Tout à fait comme son maître, il commença à le
lire :
« Il était une fois, à travers dix mille milliards
de galaxies, une planète nommée La Terre Propre, qui se
trouvait tout droit vers l’ouest de notre Terre. Entourée par sept rangs de
parapet d’or et d’argent, et aussi, par sept rangs d’arbres précieux, cette
planète était un endroit parfait, un lieu idyllique. »
Le petit moine humecta dans la bouche le bout de son
index afin de tourner la page, puis continua :
« De plus, cette planète possédait énormément de
richesses. Ce n’était partout que des diamants étincelants, des rubis
écarlates, des émeraudes du plus beau vert, qui s'éparpillaient sur le sol. Et
puis, lorsqu'on regardait attentivement les maisons construites sur le sol ou
sur les nuages, on voyait qu’elles étaient toutes décorées d’or, d’argent, de
cristal, et de coquillages, et de perles rouges. Bien plus, sur cette planète,
le vent faisait des mélodies merveilleuses qui jouaient toutes seules, et la
pluie, des pétales de stramoine qui tombaient de temps en temps. »
Il reprit un peu de salive et tourna la page :
« Et puis, tous les peuples de cette terre étaient
immortels. Ils ne travaillaient pas, et tous les jours ils n’étudiaient que la philosophie. Et puis, quand ils avaient faim, de délicieuses nourritures aux saveurs enivrantes apparaissaient automatiquement devant eux. Et puis, ils vivaient avec des oiseaux de grande
valeur et des quadrupèdes rares. Ces animaux étaient en fait de formidables
chanteurs, des danseurs et des philosophes incroyables. Cette Terre Propre, on
l’appelait aussi le Monde de la Joie Parfaite de l’Ouest. »

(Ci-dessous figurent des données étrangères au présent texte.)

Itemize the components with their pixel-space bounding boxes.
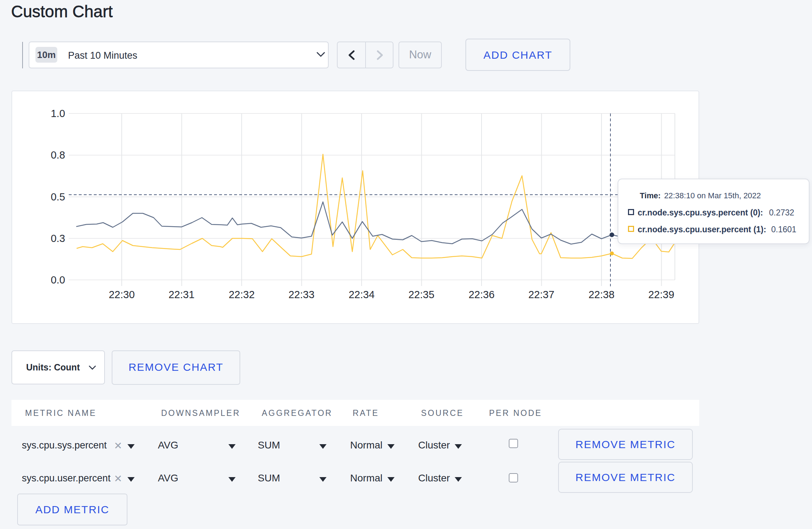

De nouveau, le petit moine tourna la page après s'être humecté le doigt :
« Et puis, au milieu de cette planète, se trouvait
un grand lac aux sables d’or. Le flux et reflux des eaux cristallines se
produisaient selon le désir de son maître. Mais quel maître ? Dieu bien
sûr. Son surnom était le Bouddha Amitabha. Et, il était en train de faire sa
conférence sur le rivage…
- Ah ! C’est merveilleux ! admira la Grande
Personne. Est-ce que nous avons le droit d’y aller ? »
Le petit moine tourna la page en cherchant puis trouvé :
« Tout le monde a le droit d’y accéder. Et puis, en
plus, le Bouddha Amitabha est très accueillant. Appelez-le seulement en
répétant son nom, cela attirera son attention, et puis, il vous recevra chaleureusement.
- Ce n’est pas difficile d’y aller ! se dit la
Grande Personne en silence.
Elle posa la question : « Ça coûte cher pour y
aller ?
- C’est gratuit. »
« Que c’est beau ! se dit-elle. Mais c’est bien dommage que ce soit si loin ! »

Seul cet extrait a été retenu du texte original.